O tal confronto direto, escolha feita por Band, Record e Rede TV, não funcionou. A razão é simples: os dois candidatos, que não são burros, resolveram usar o tempo da tréplica para dar estocadas no adversário, quando o outro não tinha tempo para reagir. O formato escolhido pela Globo inibiu esse expediente. Afinal, Dilma não tinha de responder para Serra; Serra não tinha de responder para Dilma. Ambos se deparavam com eleitores de verdade, com quem eram obrigados a dialogar. Fugir da questão para falar o que lhes desse na telha, a exemplo do que se viu nos outros encontros, seria desastroso. E foi aí que Dilma se deu mal.
A frieza do encontro, onde a troca de acusações acabaria soando como indesculpável indelicadeza, foi pior para Dilma. Recorrer à tática de elencar as conquistas do governo Lula, como ela até ensaiou fazer, mais exporia a sua fragilidade do que evidenciaria competência. Dilma gaguejou muito, demonstrou insegurança e não conseguiu passar aquilo que seu programa tanto vende: a imagem da pessoa segura e competente. A petista fez um intenso trabalho de “media training”. Mas foi treinada para brigar, não para responder com serenidade. De fato, há uma coisa curiosa, que se revelou neste debate também: Serra sempre foi muito melhor do que o seu pouco mais que sofrível programa no horário eleitoral; e Dilma sempre foi muito pior. Isso nos diz duas coisas: o melhor candidato teve a pior propaganda. E vice-versa.
Ninguém deu qualquer resposta espantosa ou inusitada. A diferença fundamental entre ambos foi de postura, de clareza, de segurança. Ele esteve mais “presidencial”, com fala mais segura e fluente, idéias mais claras, raciocínio mais inteiro. Vai mudar alguma coisa? Não tenho a menor idéia. Será o suficiente para lhe garantir a vitória? Também não sei. Se a diferença for mesmo aquela que apontam os institutos de pesquisa, é difícil que o tucano consiga vencer a distância; se for a do tracking do PSDB, as chances são grandes; se for a do tracking do PT, elas são boas — no partido, há gente com muita raiva do próprio levantamento; prefere o que dizem os institutos, coisa inédita na história das eleições.

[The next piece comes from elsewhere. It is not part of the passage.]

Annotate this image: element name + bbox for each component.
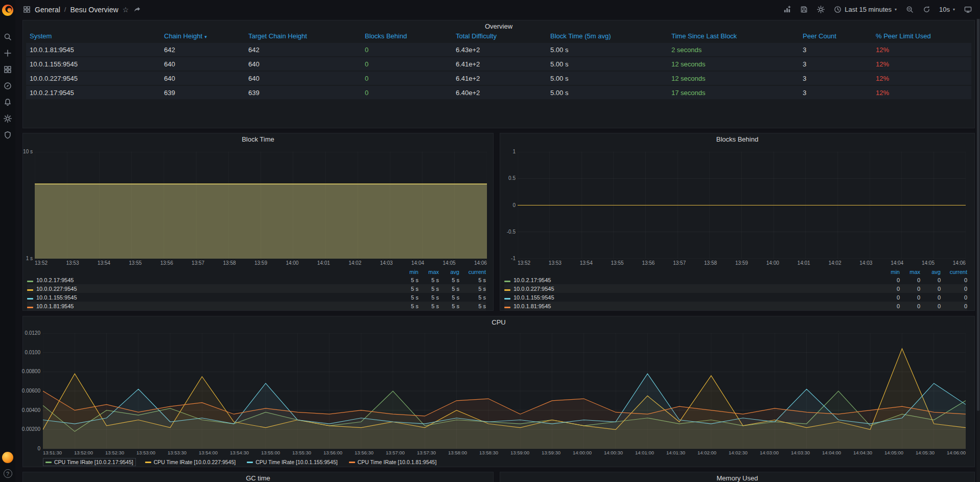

Ontem, sem poder esbravejar, sem poder lançar acusações ao vento, sem poder satanizar o governo FHC, Dilma se mostrou ao público quase como é: uma invenção de Lula que quase tem idéias mais ou menos claras sobre quase tudo. Se existem indecisos de verdade e na hipótese de que o sentido das palavras tenha alguma relevância, o contraste foi favorável ao tucano.